Police are trying to learn everything they can about the father and son, he said. What's made it hard is that "these are nice people. The kids are nice kids," Rudzinski said.

Rumors that Kevin was picked on in school were investigated, but "nothing jumped out," Rudzinski said.

Among other things, an FBI profiler hopes to figure out why the killer used a knife over a more efficient weapon.

Knives are often associated with crimes of passion, said Richard Walter, a crime-scene expert and co-founder of the Vidocq Society, a Philadelphia group of investigators who assist with cold cases.

"The question then becomes who has that kind of angst or emotional involvement" with the family, Walter said.

So far, the facts of the case "don't make all that much sense," he said. "I'm waiting for the other shoe to drop."

On Monday, three police cars guarded the house, which had a fresh layer of mulch around new plants and four cars in the driveway and garage, one sporting a Bucknell sticker.

Thomas Haines, a manager at Motion Industries, a machine-parts manufacturer, and a former track star at Manheim High School who still ran marathons, was a trustee of the Methodist church the family attended.

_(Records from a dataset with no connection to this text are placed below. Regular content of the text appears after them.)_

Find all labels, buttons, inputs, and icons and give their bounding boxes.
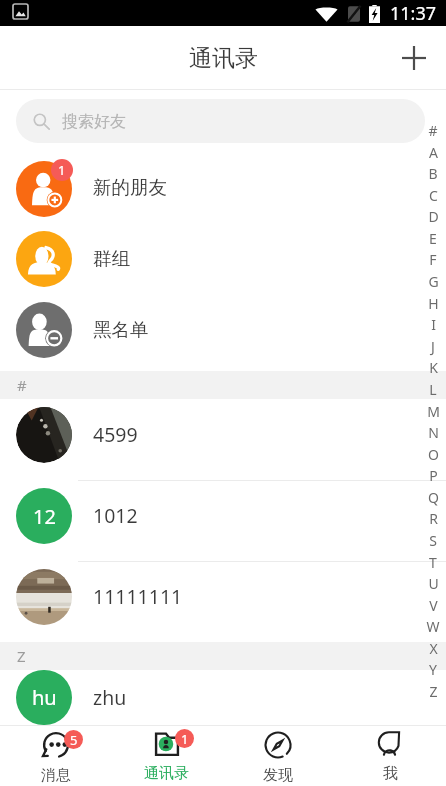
button[interactable]: Alphabet index xyxy=(420,121,446,701)
staticText: E xyxy=(429,229,437,248)
staticText: 1 xyxy=(181,730,189,748)
staticText: 1012 xyxy=(93,502,138,529)
staticText: 我 xyxy=(383,764,398,783)
staticText: B xyxy=(428,164,438,183)
staticText: F xyxy=(429,250,437,269)
staticText: 12 xyxy=(33,503,56,530)
staticText: Z xyxy=(17,646,26,666)
button[interactable]: 11111111 xyxy=(0,561,446,642)
staticText: hu xyxy=(32,684,57,711)
staticText: H xyxy=(428,294,439,313)
staticText: A xyxy=(429,143,438,162)
staticText: D xyxy=(428,207,439,226)
staticText: 群组 xyxy=(93,247,130,270)
staticText: 消息 xyxy=(41,766,71,785)
staticText: W xyxy=(426,617,440,636)
staticText: 通讯录 xyxy=(144,764,189,783)
staticText: L xyxy=(429,380,437,399)
button[interactable]: 5 xyxy=(0,726,111,786)
button[interactable]: 黑名单 xyxy=(0,294,446,365)
button[interactable]: Add contact xyxy=(386,30,442,86)
staticText: K xyxy=(429,358,438,377)
staticText: U xyxy=(428,574,439,593)
staticText: Y xyxy=(429,660,437,679)
staticText: # xyxy=(428,121,438,140)
button[interactable]: 12 xyxy=(0,480,446,561)
staticText: G xyxy=(428,272,439,291)
staticText: Z xyxy=(429,682,438,701)
staticText: C xyxy=(429,186,438,205)
staticText: T xyxy=(429,553,437,572)
button[interactable]: hu xyxy=(0,670,446,725)
button[interactable]: 1 xyxy=(0,152,446,223)
staticText: P xyxy=(429,466,438,485)
staticText: X xyxy=(429,639,438,658)
staticText: V xyxy=(429,596,438,615)
staticText: O xyxy=(428,445,439,464)
button[interactable]: 我 xyxy=(334,726,446,786)
staticText: I xyxy=(431,315,436,334)
button[interactable]: 4599 xyxy=(0,399,446,480)
button[interactable]: 群组 xyxy=(0,223,446,294)
button[interactable]: 发现 xyxy=(222,726,334,786)
staticText: M xyxy=(427,402,440,421)
staticText: S xyxy=(429,531,437,550)
staticText: 11:37 xyxy=(390,1,437,26)
staticText: R xyxy=(429,509,438,528)
staticText: N xyxy=(428,423,439,442)
staticText: J xyxy=(431,337,435,356)
staticText: 发现 xyxy=(263,766,293,785)
staticText: 11111111 xyxy=(93,583,183,610)
button[interactable]: 搜索好友 xyxy=(16,99,425,143)
staticText: 黑名单 xyxy=(93,318,149,341)
staticText: Q xyxy=(428,488,439,507)
staticText: 1 xyxy=(58,161,66,179)
button[interactable]: 1 xyxy=(111,726,222,786)
staticText: # xyxy=(17,375,27,395)
staticText: 5 xyxy=(70,731,78,749)
staticText: 4599 xyxy=(93,421,138,448)
staticText: 新的朋友 xyxy=(93,176,167,199)
staticText: 通讯录 xyxy=(189,44,258,73)
staticText: 搜索好友 xyxy=(62,112,126,132)
staticText: zhu xyxy=(93,684,127,711)
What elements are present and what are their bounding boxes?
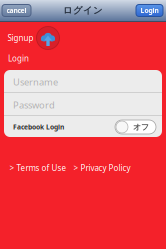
button[interactable]: > Privacy Policy (74, 163, 130, 173)
staticText: cancel (6, 6, 26, 15)
staticText: Login (140, 6, 158, 15)
staticText: Facebook Login (13, 123, 64, 132)
staticText: オフ (133, 122, 149, 132)
staticText: > Privacy Policy (74, 163, 130, 173)
staticText: Login (8, 53, 29, 64)
staticText: Password (13, 99, 55, 111)
staticText: ログイン (63, 5, 103, 16)
staticText: > Terms of Use (10, 163, 66, 173)
button[interactable]: Login (136, 4, 163, 16)
button[interactable]: cancel (2, 4, 31, 16)
staticText: Username (13, 76, 58, 88)
staticText: Signup (8, 33, 34, 43)
button[interactable]: > Terms of Use (10, 163, 66, 173)
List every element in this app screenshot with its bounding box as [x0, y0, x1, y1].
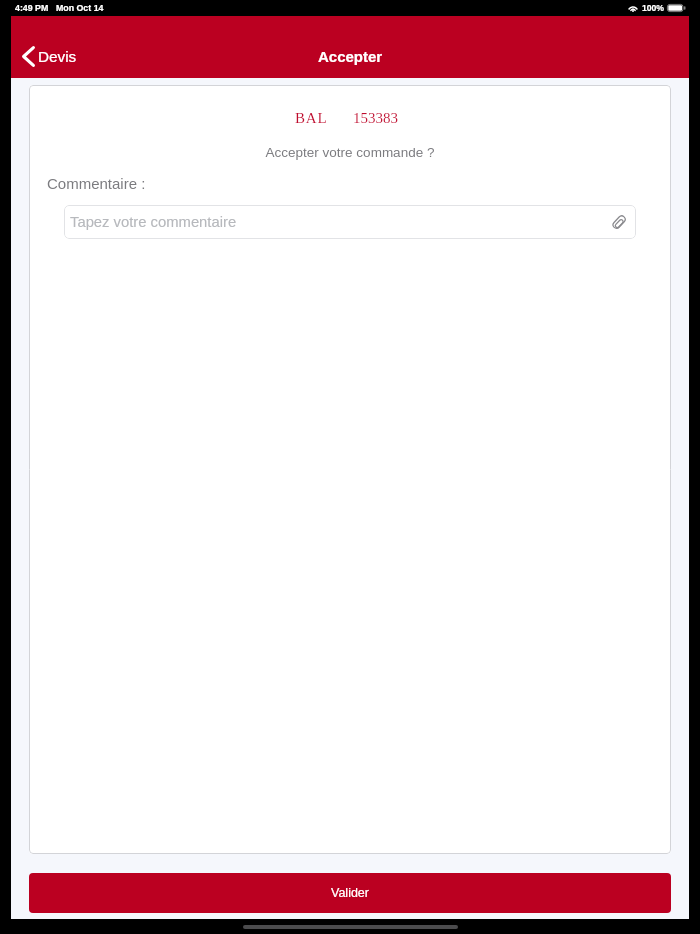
staticText: Accepter votre commande ?: [29, 145, 671, 160]
button[interactable]: Devis: [22, 46, 77, 67]
staticText: Valider: [331, 886, 369, 900]
staticText: 4:49 PM: [15, 3, 49, 13]
staticText: Commentaire :: [47, 175, 146, 192]
staticText: Accepter: [318, 48, 383, 65]
staticText: Tapez votre commentaire: [70, 214, 237, 231]
staticText: Devis: [38, 48, 77, 65]
staticText: Mon Oct 14: [56, 3, 104, 13]
button[interactable]: Tapez votre commentaire: [64, 205, 636, 239]
button[interactable]: Valider: [29, 873, 671, 913]
staticText: 100%: [642, 3, 664, 13]
staticText: 153383: [353, 110, 398, 127]
staticText: BAL: [295, 110, 328, 127]
button[interactable]: Attach file: [612, 215, 627, 230]
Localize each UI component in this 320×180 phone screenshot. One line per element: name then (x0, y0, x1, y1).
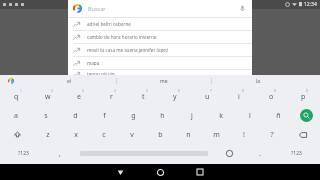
staticText: l (249, 111, 251, 121)
staticText: mapa (87, 60, 100, 66)
button[interactable]: 2 (32, 87, 63, 106)
staticText: u (205, 92, 210, 102)
button[interactable]: s (31, 106, 61, 125)
button[interactable]: ñ (264, 106, 293, 125)
button[interactable]: me (116, 75, 211, 87)
staticText: v (130, 130, 134, 140)
staticText: 9 (274, 89, 276, 93)
staticText: r (110, 92, 113, 102)
button[interactable]: Search (293, 106, 319, 125)
staticText: g (131, 111, 136, 121)
staticText: 12:34 (304, 1, 317, 8)
button[interactable]: k (206, 106, 235, 125)
button[interactable]: z (34, 125, 62, 144)
button[interactable]: ?123 (274, 144, 319, 163)
staticText: cambio de hora horario invierno (87, 34, 157, 40)
staticText: 0 (306, 89, 308, 93)
staticText: 3 (82, 89, 84, 93)
button[interactable]: Backspace (286, 125, 319, 144)
button[interactable]: 1 (1, 87, 32, 106)
button[interactable]: Shift (1, 125, 34, 144)
staticText: adriel beltri osborne (87, 21, 131, 27)
staticText: me (160, 78, 168, 85)
staticText: la (256, 78, 261, 85)
button[interactable]: movil tu casa me suena jennifer lopez (68, 44, 252, 56)
button[interactable]: Voice search (238, 4, 247, 13)
button[interactable]: tengo gis vip (68, 70, 252, 78)
button[interactable]: h (148, 106, 177, 125)
staticText: j (191, 111, 193, 121)
button[interactable]: 5 (127, 87, 159, 106)
staticText: q (14, 92, 19, 102)
button[interactable]: 3 (63, 87, 95, 106)
staticText: ? (270, 130, 274, 140)
button[interactable]: 0 (287, 87, 319, 106)
staticText: e (77, 92, 81, 102)
button[interactable]: el (22, 75, 116, 87)
button[interactable]: l (235, 106, 264, 125)
button[interactable]: ?123 (1, 144, 46, 163)
staticText: y (173, 92, 177, 102)
staticText: ?123 (291, 150, 302, 157)
staticText: 4 (114, 89, 116, 93)
staticText: d (73, 111, 78, 121)
staticText: p (301, 92, 306, 102)
button[interactable]: c (90, 125, 118, 144)
button[interactable]: 8 (223, 87, 255, 106)
staticText: . (259, 149, 261, 159)
staticText: el (67, 78, 72, 85)
button[interactable]: f (90, 106, 119, 125)
staticText: b (158, 130, 163, 140)
staticText: 2 (51, 89, 53, 93)
button[interactable]: cambio de hora horario invierno (68, 31, 252, 43)
staticText: c (102, 130, 106, 140)
button[interactable]: Recents (187, 164, 213, 180)
staticText: w (45, 92, 51, 102)
staticText: ?123 (18, 150, 29, 157)
button[interactable]: a (1, 106, 31, 125)
staticText: t (142, 92, 145, 102)
staticText: h (160, 111, 165, 121)
button[interactable]: Back (107, 164, 133, 180)
button[interactable]: v (118, 125, 146, 144)
staticText: 1 (20, 89, 22, 93)
button[interactable]: Emoji (213, 144, 246, 163)
button[interactable]: b (146, 125, 174, 144)
button[interactable]: mapa (68, 57, 252, 69)
button[interactable]: ? (258, 125, 286, 144)
staticText: Buscar (88, 5, 106, 12)
button[interactable]: Home (147, 164, 173, 180)
button[interactable]: 7 (191, 87, 223, 106)
staticText: s (44, 111, 48, 121)
button[interactable]: Space (74, 144, 213, 163)
staticText: ñ (276, 111, 281, 121)
staticText: 6 (178, 89, 180, 93)
staticText: a (14, 111, 18, 121)
staticText: z (46, 130, 50, 140)
button[interactable]: m (202, 125, 230, 144)
staticText: , (59, 149, 61, 159)
staticText: m (213, 130, 220, 140)
staticText: movil tu casa me suena jennifer lopez (87, 47, 169, 53)
staticText: x (74, 130, 78, 140)
staticText: k (219, 111, 223, 121)
button[interactable]: la (211, 75, 306, 87)
button[interactable]: Buscar (68, 0, 252, 17)
staticText: 8 (242, 89, 244, 93)
button[interactable]: j (177, 106, 206, 125)
button[interactable]: ! (230, 125, 258, 144)
button[interactable]: x (62, 125, 90, 144)
button[interactable]: n (174, 125, 202, 144)
button[interactable]: 6 (159, 87, 191, 106)
button[interactable]: d (61, 106, 90, 125)
button[interactable]: adriel beltri osborne (68, 18, 252, 30)
button[interactable]: , (46, 144, 74, 163)
button[interactable]: 4 (95, 87, 127, 106)
staticText: 5 (146, 89, 148, 93)
staticText: i (238, 92, 240, 102)
button[interactable]: g (119, 106, 148, 125)
staticText: n (186, 130, 191, 140)
staticText: 7 (210, 89, 212, 93)
button[interactable]: 9 (255, 87, 287, 106)
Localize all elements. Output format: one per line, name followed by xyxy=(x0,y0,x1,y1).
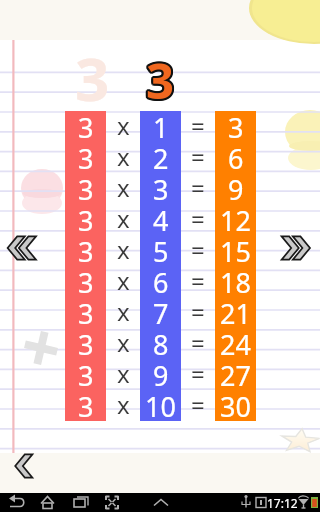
staticText: 3 xyxy=(75,37,110,103)
staticText: = xyxy=(191,202,205,233)
staticText: = xyxy=(191,109,205,140)
button[interactable]: 3 xyxy=(0,111,320,142)
button[interactable]: Next table xyxy=(269,228,315,268)
staticText: x xyxy=(117,264,130,295)
staticText: 3 xyxy=(78,171,94,202)
button[interactable]: 3 xyxy=(0,173,320,204)
staticText: = xyxy=(191,388,205,419)
staticText: x xyxy=(117,109,130,140)
staticText: 3 xyxy=(146,47,175,103)
staticText: 3 xyxy=(145,45,174,101)
staticText: 18 xyxy=(220,264,251,295)
staticText: 3 xyxy=(147,45,176,101)
staticText: 3 xyxy=(78,295,94,326)
staticText: 3 xyxy=(153,171,169,202)
staticText: 3 xyxy=(146,45,175,101)
button[interactable]: 3 xyxy=(0,235,320,266)
button[interactable]: 3 xyxy=(0,359,320,390)
staticText: = xyxy=(191,233,205,264)
staticText: x xyxy=(117,388,130,419)
staticText: 10 xyxy=(145,388,176,419)
staticText: 3 xyxy=(144,47,173,103)
staticText: x xyxy=(117,295,130,326)
staticText: 9 xyxy=(153,357,169,388)
staticText: 3 xyxy=(148,46,177,102)
button[interactable]: 3 xyxy=(0,390,320,421)
button[interactable]: 3 xyxy=(0,142,320,173)
staticText: 3 xyxy=(78,109,94,140)
staticText: 8 xyxy=(153,326,169,357)
staticText: 7 xyxy=(153,295,169,326)
staticText: 3 xyxy=(78,202,94,233)
staticText: 17:12 xyxy=(267,495,298,511)
staticText: = xyxy=(191,295,205,326)
staticText: 3 xyxy=(78,326,94,357)
staticText: = xyxy=(191,264,205,295)
staticText: 3 xyxy=(145,49,174,105)
staticText: 3 xyxy=(78,233,94,264)
staticText: 15 xyxy=(220,233,251,264)
staticText: = xyxy=(191,171,205,202)
staticText: 3 xyxy=(148,48,177,104)
button[interactable]: Back xyxy=(0,447,40,485)
staticText: 3 xyxy=(148,47,177,103)
staticText: 12 xyxy=(220,202,251,233)
staticText: 30 xyxy=(220,388,251,419)
button[interactable]: 3 xyxy=(0,266,320,297)
staticText: 9 xyxy=(228,171,244,202)
staticText: 6 xyxy=(153,264,169,295)
staticText: x xyxy=(117,171,130,202)
staticText: 3 xyxy=(78,264,94,295)
staticText: 4 xyxy=(153,202,169,233)
staticText: x xyxy=(117,357,130,388)
staticText: 3 xyxy=(228,109,244,140)
staticText: 21 xyxy=(220,295,251,326)
staticText: 1 xyxy=(153,109,169,140)
staticText: 3 xyxy=(144,46,173,102)
button[interactable]: 3 xyxy=(0,204,320,235)
staticText: x xyxy=(117,233,130,264)
staticText: = xyxy=(191,326,205,357)
staticText: 3 xyxy=(78,357,94,388)
staticText: 2 xyxy=(153,140,169,171)
staticText: = xyxy=(191,140,205,171)
button[interactable]: 3 xyxy=(0,328,320,359)
staticText: 5 xyxy=(153,233,169,264)
staticText: 3 xyxy=(78,388,94,419)
staticText: x xyxy=(117,202,130,233)
staticText: 3 xyxy=(78,140,94,171)
staticText: 3 xyxy=(146,49,175,105)
staticText: x xyxy=(117,140,130,171)
button[interactable]: Previous table xyxy=(0,228,41,268)
staticText: 3 xyxy=(147,49,176,105)
staticText: 24 xyxy=(220,326,251,357)
staticText: 3 xyxy=(144,48,173,104)
staticText: 6 xyxy=(228,140,244,171)
staticText: 27 xyxy=(220,357,251,388)
button[interactable]: 3 xyxy=(0,297,320,328)
staticText: x xyxy=(117,326,130,357)
staticText: = xyxy=(191,357,205,388)
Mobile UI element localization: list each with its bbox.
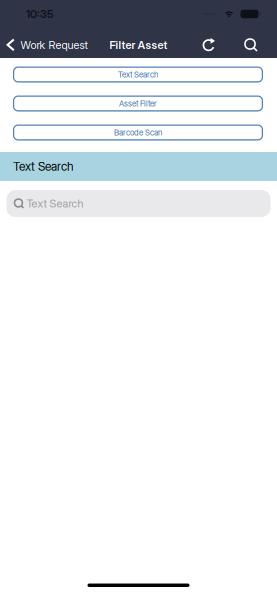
- button[interactable]: Barcode Scan: [13, 124, 263, 140]
- staticText: Text Search: [118, 70, 158, 79]
- button[interactable]: Asset Filter: [13, 96, 263, 112]
- staticText: Text Search: [13, 159, 74, 174]
- staticText: Asset Filter: [119, 99, 157, 108]
- button[interactable]: Text Search: [13, 66, 263, 82]
- staticText: 10:35: [26, 8, 54, 20]
- button[interactable]: Text Search field: [6, 190, 270, 217]
- staticText: Barcode Scan: [114, 128, 162, 137]
- button[interactable]: Search: [216, 38, 277, 52]
- staticText: Text Search: [26, 197, 84, 210]
- staticText: Work Request: [20, 38, 88, 52]
- staticText: Filter Asset: [110, 38, 168, 52]
- button[interactable]: Back: [0, 38, 88, 52]
- button[interactable]: Refresh: [202, 38, 216, 52]
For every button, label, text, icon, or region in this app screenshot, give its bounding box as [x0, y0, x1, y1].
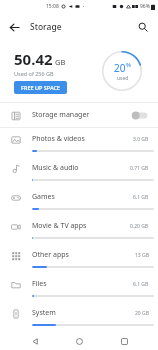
staticText: Files: [32, 279, 47, 289]
staticText: FREE UP SPACE: [21, 84, 60, 91]
staticText: Games: [32, 192, 55, 202]
button[interactable]: System: [0, 302, 158, 331]
staticText: 3.0 GB: [133, 136, 149, 143]
staticText: 0.20 GB: [130, 223, 149, 230]
staticText: Movie & TV apps: [32, 221, 87, 231]
button[interactable]: Recents: [114, 333, 134, 350]
staticText: 0.71 GB: [130, 165, 149, 172]
staticText: %: [126, 61, 131, 69]
button[interactable]: Files: [0, 273, 158, 302]
staticText: 13 GB: [135, 252, 149, 259]
staticText: 96%: [140, 3, 150, 10]
staticText: 50.42: [14, 49, 53, 69]
staticText: 6.1 GB: [133, 194, 149, 201]
staticText: 6.1 GB: [133, 281, 149, 288]
button[interactable]: Back: [5, 18, 23, 36]
button[interactable]: Back: [25, 333, 45, 350]
staticText: 20: [114, 61, 126, 75]
button[interactable]: Other apps: [0, 244, 158, 273]
staticText: Music & audio: [32, 163, 79, 173]
button[interactable]: Music & audio: [0, 157, 158, 186]
staticText: Other apps: [32, 250, 69, 260]
staticText: Photos & videos: [32, 134, 85, 144]
button[interactable]: Games: [0, 186, 158, 215]
staticText: GB: [55, 57, 66, 67]
staticText: Storage manager: [32, 110, 90, 120]
staticText: System: [32, 308, 56, 318]
button[interactable]: Search: [134, 18, 152, 36]
button[interactable]: Storage manager toggle: [130, 110, 149, 121]
staticText: Used of 256 GB: [14, 70, 54, 77]
button[interactable]: Home: [69, 333, 89, 350]
button[interactable]: Photos & videos: [0, 128, 158, 157]
button[interactable]: Movie & TV apps: [0, 215, 158, 244]
staticText: 20 GB: [135, 310, 149, 317]
staticText: Storage: [30, 21, 62, 33]
button[interactable]: FREE UP SPACE: [14, 81, 67, 94]
staticText: 15:08: [46, 3, 59, 10]
button[interactable]: Storage manager: [0, 103, 158, 127]
staticText: used: [117, 75, 129, 82]
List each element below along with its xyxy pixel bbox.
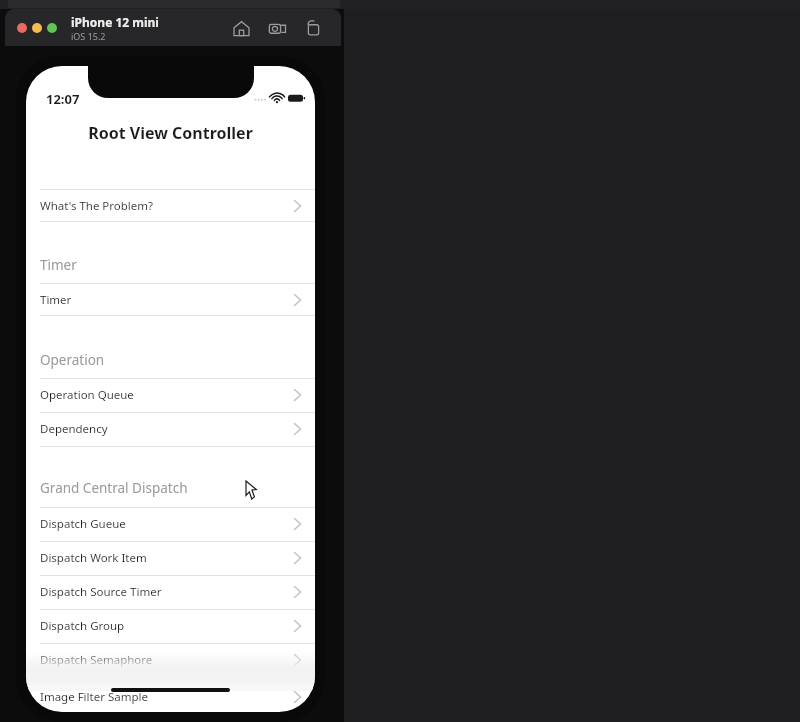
staticText: iOS 15.2 [71, 30, 106, 42]
button[interactable]: Dispatch Semaphore [26, 643, 315, 677]
button[interactable]: Rotate [301, 16, 325, 40]
staticText: Grand Central Dispatch [40, 479, 188, 497]
button[interactable]: What's The Problem? [26, 189, 315, 223]
button[interactable]: Operation Queue [26, 378, 315, 412]
staticText: iPhone 12 mini [71, 14, 159, 30]
staticText: Dispatch Gueue [40, 516, 126, 532]
button[interactable]: Image Filter Sample [26, 680, 315, 712]
staticText: What's The Problem? [40, 198, 154, 214]
button[interactable]: Zoom [47, 23, 57, 33]
button[interactable]: Close [17, 23, 27, 33]
button[interactable]: Timer [26, 283, 315, 317]
button[interactable]: Dispatch Source Timer [26, 575, 315, 609]
staticText: Dependency [40, 421, 108, 437]
staticText: 12:07 [46, 90, 80, 108]
button[interactable]: Dependency [26, 412, 315, 446]
button[interactable]: Dispatch Gueue [26, 507, 315, 541]
button[interactable]: Dispatch Group [26, 609, 315, 643]
staticText: Timer [40, 256, 77, 274]
button[interactable]: Dispatch Work Item [26, 541, 315, 575]
staticText: Operation Queue [40, 387, 134, 403]
staticText: Image Filter Sample [40, 689, 148, 705]
button[interactable]: Minimize [32, 23, 42, 33]
staticText: Dispatch Semaphore [40, 652, 153, 668]
staticText: Operation [40, 351, 105, 369]
button[interactable]: Home [229, 16, 253, 40]
button[interactable]: Screenshot [265, 16, 289, 40]
staticText: Dispatch Source Timer [40, 584, 162, 600]
staticText: Dispatch Group [40, 618, 125, 634]
staticText: Dispatch Work Item [40, 550, 147, 566]
staticText: Root View Controller [26, 122, 315, 144]
staticText: Timer [40, 292, 72, 308]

His wife taught preschool and Sunday school at Lancaster Church of the Brethren.

Kevin, a sophomore, wrote for the school paper and was a member of the Quiz Bowl team and German Club. He was looking forward to a trip to Germany with classmates this summer.

At a memorial service at Otterbein United Methodist Church on Saturday, the Lancaster Sunday News reported, Lisa Haines' brother, Tom Brown, implored the killer "to come forward and ask forgiveness of Maggie" and her family.

"I say this to you knowing that the killer of our loved ones might be in the audience today," he said. The Haineses were married in the 82-year-old sanctuary and would have celebrated their 22d anniversary on May 18, the day before they were eulogized.

At Manheim High, psychologist Julie Sergovic has talked with dozens of students.

"It's terrifying for them to think, 'Oh, my God, this could happen to me,' " said Sergovic, who held a counseling session for parents and pupils on Monday night.

At a Turkey Hill convenience store near school, two of Kevin's classmates were also grappling with the unthinkable.

He was a smart, nice kid - on the quiet side but with lots of friends, they said.

"The family was real nice," said J.C. Hevener, 16, a sophomore who was Kevin's history partner last year. "I have no idea why somebody would do that to them."

At nearby Caruso's Pizzeria, another hangout, owner Ignazio Caruso said his daughter, who knew Kevin, was having a hard time with the tragedy.

"We had to tell her," he said. "She's doing pretty bad."

With no students in his restaurant after school, when it's usually crowded with teenagers, he wondered whether parents were keeping a tighter rein on their children.

"I hope that they solve this," he said, sitting at the only occupied table. "It would make us feel relieved a little bit."